A partire dal 1917 scoppiano vari scioperi, e il movimento operaio organizzato cerca di reagire alla difficile situazione. Si forma il Comitato di Olten, composto da dirigenti del Partito Socialista e dell’Unione Sindacale Svizzera, che inizia a elaborare un programma di rivendicazioni economiche e anche politiche.
Nell’autunno del 1918 – siamo proprio agli ultimi giorni di guerra – la situazione precipita, il Consiglio Federale interrompe le trattative e il Comitato di Olten indice uno sciopero di protesta (il governo aveva fatto sfilare le truppe a Zurigo a fini dimostrativi) il 9 novembre in 19 città. Il 10 novembre a Zurigo vi sono scontri fra militari e dimostranti e il giorno seguente è proclamato lo sciopero generale. L’appello «Ai lavoratori della Svizzera» contiene 9 rivendicazioni: sindacali (settimana di 48 ore), sociali (AVS), politiche (rielezione del Consiglio nazionale col sistema proporzionale, suffragio femminile) e connesse con la situazione di guerra (dovere per tutti di lavorare, riforma dell’esercito, approvvigionamento alimentare, monopolio del commercio con l’estero, imposta sulla sostanza). L’astensione generale dal lavoro ha piuttosto successo nella Svizzera tedesca, meno in quella francese e nel Ticino; in totale gli scioperanti sono almeno 250mila. La partecipazione di molti ferrovieri, che portano il movimento nelle regioni rurali altrimenti poco toccate, suscita profonda impressione. Le rivendicazioni sono riformiste, non sono «rivoluzionarie», ma il governo e alcuni ambienti conservatori e patriottici considerano lo sciopero come l’inizio di una possibile rivoluzione.

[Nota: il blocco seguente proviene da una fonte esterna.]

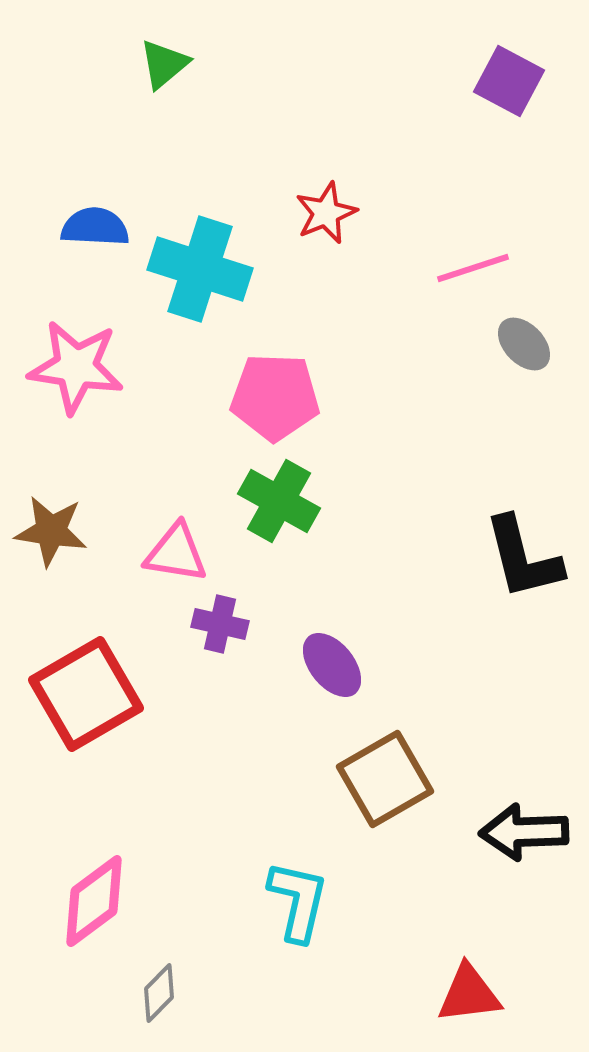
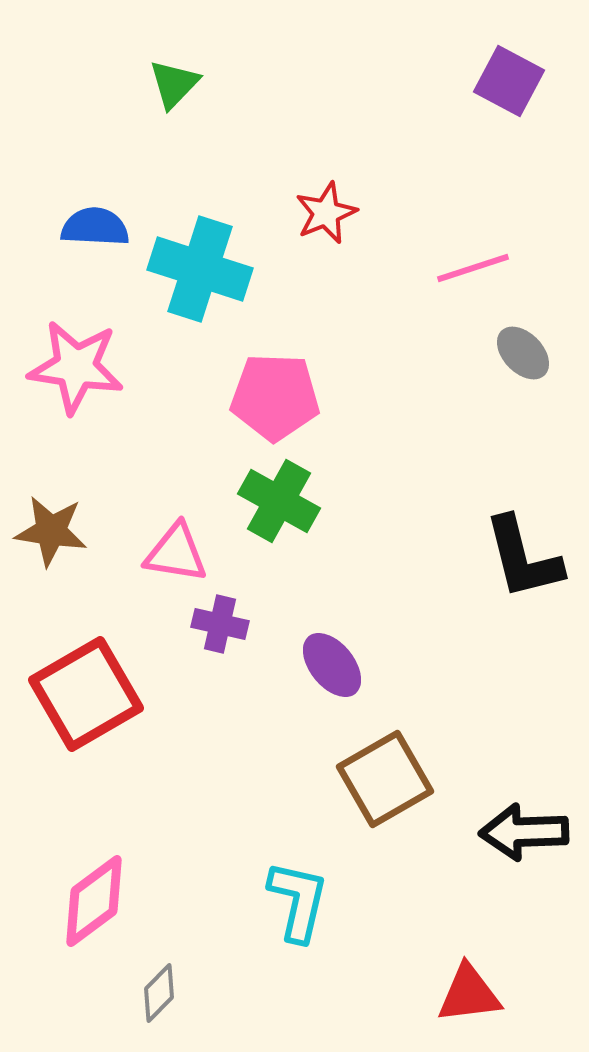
green triangle: moved 10 px right, 20 px down; rotated 6 degrees counterclockwise
gray ellipse: moved 1 px left, 9 px down
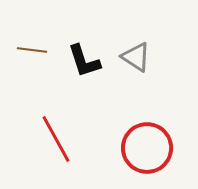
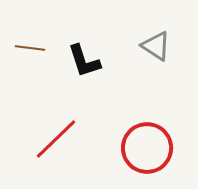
brown line: moved 2 px left, 2 px up
gray triangle: moved 20 px right, 11 px up
red line: rotated 75 degrees clockwise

Lo sciopero termina il 14 novembre, dopo l’ultimatum del governo che minaccia di fare intervenire le truppe. Purtroppo a Grenchen tre scioperanti sono uccisi con armi da fuoco.
 
Che bilancio trarre?
Per le forze di sinistra la brusca fine della manifestazione è sentita come un fallimento, ma alcuni elementi positivi emergono subito: una parziale diffusione della settimana lavorativa di 48 ore e il rinnovo del Parlamento con un nuovo sistema proporzionale (i Socialisti e anche il Partito Conservatore ne traggono subito un forte beneficio). Per il raggiungimento di altre riforme bisognerà lottare ancora a lungo, l’AVS è accettata solo nel 1947 e il voto alle donne nel 1971.
Probabilmente il forte choc del 1918 alla lunga favorisce poi l’idea che per risolvere i conflitti del lavoro sia più utile ricorrere alla concertazione e al dialogo che non allo scontro; il primo accordo di pace del lavoro è del 1937 nell’industria metallurgica (in un clima internazionale molto delicato). Il Partito Socialista Svizzero a sua volta si integra sempre di più nel sistema democratico-liberale e nel 1943 un suo primo rappresentante entra nel Consiglio Federale.
Due considerazioni finali. Il minoritario movimento sindacale cristiano-sociale svizzero nel 1918 appoggia gran parte delle rivendicazioni dei lavoratori, ma per finire non appoggia lo sciopero generale, preoccupato dal «clima rivoluzionario» e «internazionalista» del momento; ha paura della dimensione politica dello sciopero e condanna la «lotta di classe». In Ticino lo sciopero generale ha poco successo (in luglio vi era però stato a Lugano un breve sciopero generale guidato dalla Camera del Lavoro), mentre le Leghe Operaie Cattoliche se sostengono i lavoratori nelle loro richieste pure condannano la dimensione «politica» del conflitto. Il duro scontro sociale è però sentito in maniera molto forte, e contribuisce alla riflessione interna; si capisce la necessità di passare da un movimento leghista-mutualista alla nascita di veri sindacati cristiano-sociali. Qualche mese dopo, infatti, con un congresso di tutte le forze cristiano-sociali ticinesi a Bellinzona (18 maggio 1919) nasce l’OCST.